There is something to be said about the human connection with nature.

From birth, I think we consider ourselves to be superior to the “natural” world, and it is hard to imagine ourselves as part of an ecosystem. Yet, we have an intrinsic curiosity about the world around us — a curiosity about the ebbs and flows of natural cycles, the amazing feats accomplished by the animals around us, and how we all fit in to the natural world.

That’s where I see the beauty in science. As an ornithologist, I explore nature to find the answers to these intrinsic curiosities while investigating the purpose behind bird behavior.

One of the more fascinating natural wonders, in my opinion, is bird migration. The fact that a ruby-throated hummingbird can travel 500 miles across the Gulf of Mexico without landing boggles my mind.

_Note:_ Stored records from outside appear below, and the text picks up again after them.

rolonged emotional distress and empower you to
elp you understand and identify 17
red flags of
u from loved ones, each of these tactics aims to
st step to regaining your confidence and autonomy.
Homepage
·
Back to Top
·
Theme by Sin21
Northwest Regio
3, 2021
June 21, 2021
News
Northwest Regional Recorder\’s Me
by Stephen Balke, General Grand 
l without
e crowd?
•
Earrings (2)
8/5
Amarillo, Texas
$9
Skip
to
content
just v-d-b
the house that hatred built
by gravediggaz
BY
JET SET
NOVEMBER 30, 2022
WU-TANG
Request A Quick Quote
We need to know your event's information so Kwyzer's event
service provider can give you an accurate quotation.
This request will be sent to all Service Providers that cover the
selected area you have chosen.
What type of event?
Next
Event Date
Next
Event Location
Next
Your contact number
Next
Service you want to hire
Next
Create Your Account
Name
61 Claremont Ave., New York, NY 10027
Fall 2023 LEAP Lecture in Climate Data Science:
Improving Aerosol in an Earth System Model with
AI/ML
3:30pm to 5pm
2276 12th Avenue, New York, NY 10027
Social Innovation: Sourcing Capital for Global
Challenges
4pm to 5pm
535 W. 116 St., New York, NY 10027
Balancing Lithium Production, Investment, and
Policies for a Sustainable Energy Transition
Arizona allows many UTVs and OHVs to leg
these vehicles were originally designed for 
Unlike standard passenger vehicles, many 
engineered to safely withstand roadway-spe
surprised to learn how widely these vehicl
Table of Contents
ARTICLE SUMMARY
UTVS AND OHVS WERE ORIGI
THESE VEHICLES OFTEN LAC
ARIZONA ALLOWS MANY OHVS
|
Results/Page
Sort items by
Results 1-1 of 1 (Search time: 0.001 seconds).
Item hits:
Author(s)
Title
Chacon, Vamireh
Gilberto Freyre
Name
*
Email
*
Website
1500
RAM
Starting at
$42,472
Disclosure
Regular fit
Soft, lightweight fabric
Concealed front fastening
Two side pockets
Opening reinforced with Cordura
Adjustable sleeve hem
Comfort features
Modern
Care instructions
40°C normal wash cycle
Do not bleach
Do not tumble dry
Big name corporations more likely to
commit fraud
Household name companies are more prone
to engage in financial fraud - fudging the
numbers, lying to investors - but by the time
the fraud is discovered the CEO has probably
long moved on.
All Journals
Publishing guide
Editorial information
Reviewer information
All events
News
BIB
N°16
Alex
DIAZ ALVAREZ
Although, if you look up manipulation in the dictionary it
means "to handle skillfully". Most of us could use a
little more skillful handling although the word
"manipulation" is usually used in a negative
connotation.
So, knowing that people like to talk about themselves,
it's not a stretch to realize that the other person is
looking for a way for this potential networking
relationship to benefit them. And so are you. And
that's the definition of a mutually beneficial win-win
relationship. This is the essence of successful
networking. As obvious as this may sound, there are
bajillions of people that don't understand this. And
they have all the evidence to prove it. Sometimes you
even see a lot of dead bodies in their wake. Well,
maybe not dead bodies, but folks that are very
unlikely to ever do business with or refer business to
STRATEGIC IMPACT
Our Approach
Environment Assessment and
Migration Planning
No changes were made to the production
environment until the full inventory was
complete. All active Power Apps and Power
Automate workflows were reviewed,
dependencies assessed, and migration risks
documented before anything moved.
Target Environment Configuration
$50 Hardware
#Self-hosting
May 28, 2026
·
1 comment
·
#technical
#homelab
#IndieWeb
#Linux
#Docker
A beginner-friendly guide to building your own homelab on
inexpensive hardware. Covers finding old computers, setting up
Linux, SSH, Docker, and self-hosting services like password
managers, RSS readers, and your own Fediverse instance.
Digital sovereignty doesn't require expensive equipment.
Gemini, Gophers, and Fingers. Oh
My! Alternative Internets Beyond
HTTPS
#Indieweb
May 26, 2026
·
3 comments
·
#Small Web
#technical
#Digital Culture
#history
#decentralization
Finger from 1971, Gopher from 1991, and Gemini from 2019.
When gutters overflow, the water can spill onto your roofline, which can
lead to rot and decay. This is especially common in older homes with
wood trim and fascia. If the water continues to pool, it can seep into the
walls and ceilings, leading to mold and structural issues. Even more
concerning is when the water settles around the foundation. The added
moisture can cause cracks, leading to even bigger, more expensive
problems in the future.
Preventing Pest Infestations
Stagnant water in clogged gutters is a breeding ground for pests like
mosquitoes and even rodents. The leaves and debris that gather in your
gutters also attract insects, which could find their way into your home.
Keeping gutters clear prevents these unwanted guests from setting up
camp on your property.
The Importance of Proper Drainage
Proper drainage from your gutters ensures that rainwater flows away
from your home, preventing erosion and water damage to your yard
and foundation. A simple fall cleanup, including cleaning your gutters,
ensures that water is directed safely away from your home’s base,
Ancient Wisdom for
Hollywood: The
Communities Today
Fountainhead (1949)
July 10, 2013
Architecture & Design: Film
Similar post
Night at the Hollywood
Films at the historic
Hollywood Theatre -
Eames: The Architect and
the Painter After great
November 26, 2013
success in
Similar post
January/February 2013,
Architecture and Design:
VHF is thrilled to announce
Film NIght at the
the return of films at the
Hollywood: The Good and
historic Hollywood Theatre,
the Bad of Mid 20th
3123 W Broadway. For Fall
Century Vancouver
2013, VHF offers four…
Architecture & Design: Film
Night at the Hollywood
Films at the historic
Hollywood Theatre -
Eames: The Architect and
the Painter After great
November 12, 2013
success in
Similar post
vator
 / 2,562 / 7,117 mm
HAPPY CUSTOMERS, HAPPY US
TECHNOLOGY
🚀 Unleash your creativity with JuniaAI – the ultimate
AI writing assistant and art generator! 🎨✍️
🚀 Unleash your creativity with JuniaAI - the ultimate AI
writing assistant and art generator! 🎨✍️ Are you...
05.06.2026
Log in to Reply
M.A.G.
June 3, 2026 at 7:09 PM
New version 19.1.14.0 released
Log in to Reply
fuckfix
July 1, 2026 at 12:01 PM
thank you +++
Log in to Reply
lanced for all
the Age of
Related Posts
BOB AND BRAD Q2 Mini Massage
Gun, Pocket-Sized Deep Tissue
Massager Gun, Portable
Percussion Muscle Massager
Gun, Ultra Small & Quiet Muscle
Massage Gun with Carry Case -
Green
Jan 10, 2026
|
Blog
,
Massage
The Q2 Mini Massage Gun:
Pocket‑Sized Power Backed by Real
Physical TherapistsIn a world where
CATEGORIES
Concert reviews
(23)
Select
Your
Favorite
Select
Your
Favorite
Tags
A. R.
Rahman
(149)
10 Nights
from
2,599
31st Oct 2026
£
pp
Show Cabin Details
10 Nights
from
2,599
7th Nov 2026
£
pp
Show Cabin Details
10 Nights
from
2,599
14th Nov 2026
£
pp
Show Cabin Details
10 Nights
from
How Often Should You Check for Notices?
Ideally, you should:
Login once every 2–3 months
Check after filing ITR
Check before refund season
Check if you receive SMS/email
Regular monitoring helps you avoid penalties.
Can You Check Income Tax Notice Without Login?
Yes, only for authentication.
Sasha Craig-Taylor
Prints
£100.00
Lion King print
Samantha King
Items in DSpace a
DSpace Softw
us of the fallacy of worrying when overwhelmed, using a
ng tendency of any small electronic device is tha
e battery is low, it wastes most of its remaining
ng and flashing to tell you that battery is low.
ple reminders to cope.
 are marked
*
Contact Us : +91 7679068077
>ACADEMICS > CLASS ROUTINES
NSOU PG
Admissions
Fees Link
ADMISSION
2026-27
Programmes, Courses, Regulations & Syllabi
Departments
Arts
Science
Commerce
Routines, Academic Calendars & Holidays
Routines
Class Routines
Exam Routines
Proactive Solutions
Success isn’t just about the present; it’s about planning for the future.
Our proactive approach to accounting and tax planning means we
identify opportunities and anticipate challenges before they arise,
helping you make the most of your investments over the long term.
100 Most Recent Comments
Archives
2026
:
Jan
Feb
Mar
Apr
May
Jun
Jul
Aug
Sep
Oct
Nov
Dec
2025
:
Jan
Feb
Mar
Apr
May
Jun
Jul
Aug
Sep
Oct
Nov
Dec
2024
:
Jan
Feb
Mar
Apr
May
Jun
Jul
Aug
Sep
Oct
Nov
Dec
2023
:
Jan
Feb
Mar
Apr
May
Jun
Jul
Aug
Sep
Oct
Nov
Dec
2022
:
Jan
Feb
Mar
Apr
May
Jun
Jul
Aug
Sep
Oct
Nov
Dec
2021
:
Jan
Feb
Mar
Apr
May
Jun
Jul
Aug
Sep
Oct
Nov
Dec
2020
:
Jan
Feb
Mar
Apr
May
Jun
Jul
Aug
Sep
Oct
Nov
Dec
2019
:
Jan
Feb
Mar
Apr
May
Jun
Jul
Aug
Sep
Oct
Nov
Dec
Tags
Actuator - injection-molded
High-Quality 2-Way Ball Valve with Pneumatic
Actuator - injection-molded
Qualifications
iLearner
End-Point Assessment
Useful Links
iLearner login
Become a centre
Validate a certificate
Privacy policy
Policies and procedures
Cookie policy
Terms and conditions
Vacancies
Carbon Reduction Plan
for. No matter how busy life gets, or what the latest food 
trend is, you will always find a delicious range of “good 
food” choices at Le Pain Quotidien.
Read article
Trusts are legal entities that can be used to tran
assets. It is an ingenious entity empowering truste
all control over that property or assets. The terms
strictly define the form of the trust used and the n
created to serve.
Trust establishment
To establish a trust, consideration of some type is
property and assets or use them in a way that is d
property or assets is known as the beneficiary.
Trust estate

The hummingbird I diligently feed in my yard has likely traveled from the far reaches of Central America to visit me for the summer. However, we wouldn’t know how far any bird traveled, nor how old wild birds can grow to be, if it wasn’t for the practice of bird banding.

Dating back to the Middle Ages, humans have been placing bands (small metal rings with unique identifiers) on birds to differentiate between individual birds. These bands are like small bracelets that a bird wears and can be used in what we ecologists call a “mark-resight study.” Essentially, the goal of banding birds is to “mark” a bird with a band with a specific code, then hope the bird is “resighted,” later. These resighted birds help us to determine how old birds can grow to be, how far they can travel, and what migratory paths they take throughout their life.